Il fatto che Nicolas Sarkozy abbia deciso di non osservare più quel patto probabilmente nasce dalla convinzione che il suo elettorato non avrebbe comunque seguito il consiglio di votare per i candidati socialisti. Lo stesso peraltro potrebbe accadere in Italia, almeno secondo i sondaggi, in caso di ballottaggio tra il Pd e il Movimento 5 stelle, con la possibilità che quest'ultimo prevalga grazie a un apporto di consensi provenienti dal centrodestra, che comunque non riuscirebbe a indurre il suo elettorato a confluire nel Pd. Questo significa che formazioni «antisistema» potenzialmente possono raggiungere la maggioranza, il che rende paradossale la pretesa di considerarle estranee alla democrazia, almeno a quella basata sulla sovranità popolare.
L'argomento dei difensori della patria in pericolo nasce dall'esperienza della vittoria elettorale dei fascisti nel 1924 e dei nazisti nel 1933, ma il paragone non regge perché il dato essenziale di quella fase fu la guerra civile europea e soprattutto il fatto che la democrazia liberale non era riuscita o aveva rinunciato a impedire la formazione di partiti armati, che per questo loro carattere, non per il consenso popolare, erano estranei alla democrazia.
L'idea invece che la democrazia coincida con il «sistema», che chi ne intende mutare aspetti istituzionali rilevanti debba essere considerato un corpo estraneo nasce da una aspirazione all'inamovibilità delle classi dominanti politiche e culturali che si considerano proprietarie della democrazia.
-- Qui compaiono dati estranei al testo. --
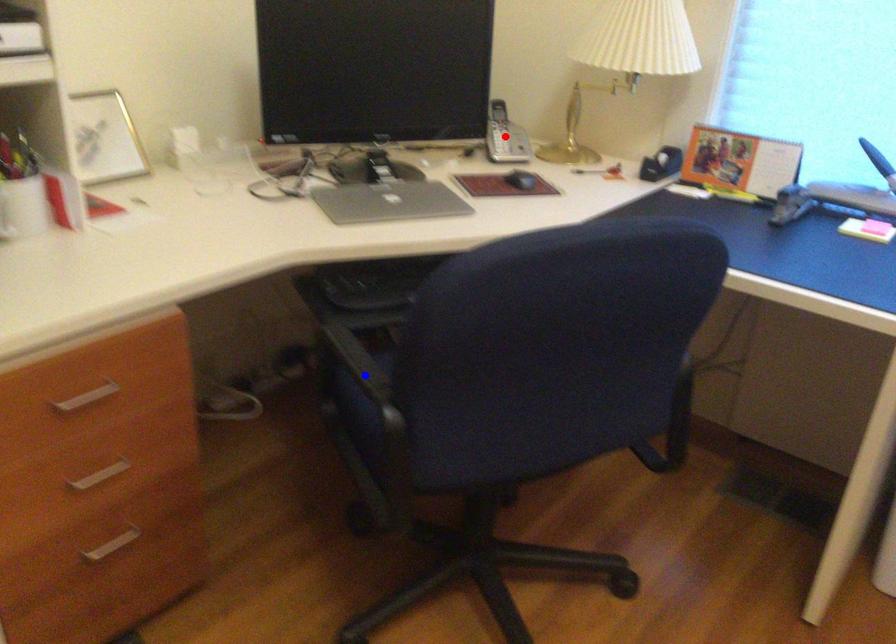 Question: Which of the two points in the image is closer to the camera?

Choices:
 (A) Blue point is closer.
 (B) Red point is closer.

Answer: (A)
Per quanto alcune delle proposte o delle intenzioni dei cosiddetti populisti siano deprecabili, la regola democratica richiede che esse siano respinte dal basso, dall'elettorato, non precluse dall'alto.
È proprio questa concezione elitaria del potere democratico, che si è consolidata da quando con la caduta dell'Urss sembrava finita la contrapposizione tra sistemi, che dà forza popolare alla protesta di chi si sente escluso ingiustamente e trova rifugio nelle formazioni antisistema.